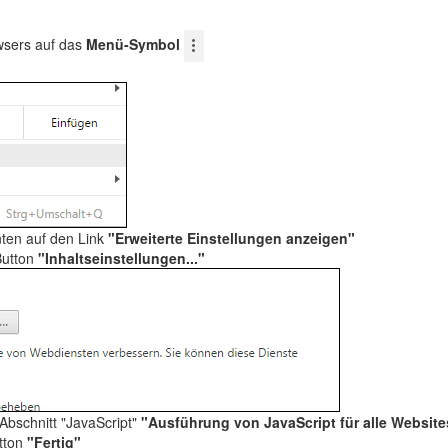
wsers auf das
Menü-Symbol
nten auf den Link
"Erweiterte Einstellungen anzeigen"
Button
"Inhaltseinstellungen..."
 Abschnitt "JavaScript"
"Ausführung von JavaScript für alle Websit
utton
"Fertig"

- **Exercise goal**
Copy out the records exactly. Do not include the pictures.

- **Exercise response**
wsers auf das
Menü-Symbol
nten auf den Link
"Erweiterte Einstellungen anzeigen"
Button
"Inhaltseinstellungen..."
 Abschnitt "JavaScript"
"Ausführung von JavaScript für alle Websit
utton
"Fertig"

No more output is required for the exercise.